Are you interested in the underwater sounds of Fiordland's marine environment? Do you operate a vessel in the FMA, and would you be interested in supporting acoustic research?
Researchers from the universities of Otago and Waikato are seeking help with accessing remote locations in the FMA for the deployment and servicing of acoustic underwater recorders.
Leah Crowe is a PhD student at the University of Otago and is one of several researchers studying underwater sounds in Fiordland. Leah will be deploying acoustic recorders in various locations from Taiporoporo/Charles Sound to Rakituma Preservation Inlet to monitor the critically endangered Fiordland bottlenose dolphin population. Her research is part of a national study examining underwater sounds in marine reserves throughout the motu.
If you would like to offer logistical support for this research, please get in touch with Leah at email@example.com.
Read more about the research below:
A collaboration between the universities of Otago and Waikato, and the Department of Conservation is underway in the Fiordland (Te Moana o Atawhenua) Marine Area (FMA) focusing on underwater sound.
Leah Crowe is a PhD student at the University of Otago and is one of several researchers working on the project. Leah will be deploying acoustic recorders in various locations from Taiporoporo/Charles Sound to Rakituma Preservation Inlet to monitor the critically endangered Fiordland bottlenose dolphin population. Her research is part of a national study examining underwater sounds in marine reserves throughout the motu.
The small Doubtful Sound/Patea resident bottlenose population has been monitored continually since 1990, and while these individuals are regularly sighted within the Doubtful Patea fiord complex, they have also been sighted elsewhere in the FMA. Individuals from this population have been sighted in Te Rā/Dagg Sound, Hinenui/Nancy Sound, and Te Puaitaha/Breaksea Sound. It is also possible that the Tamatea/Dusky Sound bottlenose population may be using neighboring fiords.

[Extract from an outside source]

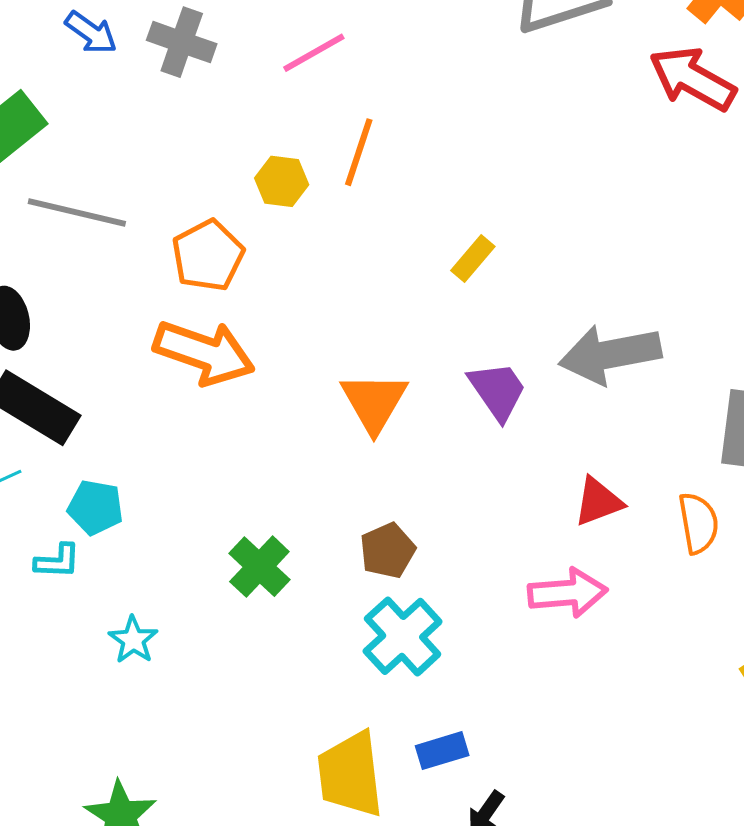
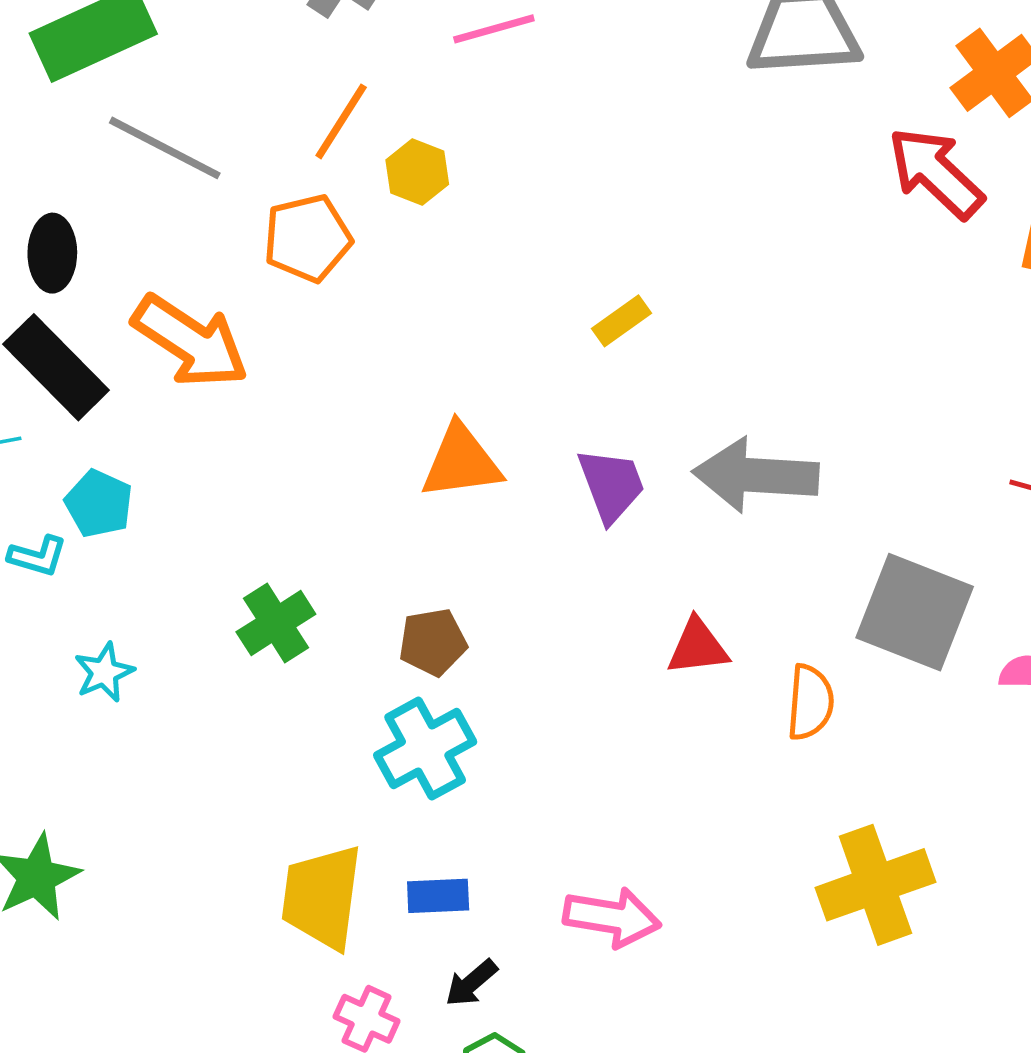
orange line: (359, 152) -> (341, 121), moved
orange arrow: (204, 353) -> (190, 341), moved
orange triangle: (374, 402) -> (461, 462), turned 38
pink arrow: (568, 593) -> (612, 917), moved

Underwater sound recorders will be used to provide passive acoustic monitoring of dolphin presence within the fiords. Leah aim’s to use her research to better understand the contemporary range of bottlenose dolphins throughout the FMA, in order to determine whether visual monitoring methods and effort should be focused in areas outside of their main range.
What does protection sound like?
Underwater habitats are comprised of a diverse range of biological and physical sounds (e.g., animals communicating, weather and wind acting on the sea surface). Sound reflects many vital biological processes in a realm where other signals are often limited by light, visibility, and accessibility. As human activities increase, so too does the occurrence and intensity of associated noise; however, the acoustic soundscape is often an overlooked aspect of marine protection. As part of a nationwide study on the soundscape in marine protected areas, acoustic recorders deployed in the Fiordland Marine Area will be used to assess acoustic signals of ecosystem health and biodiversity.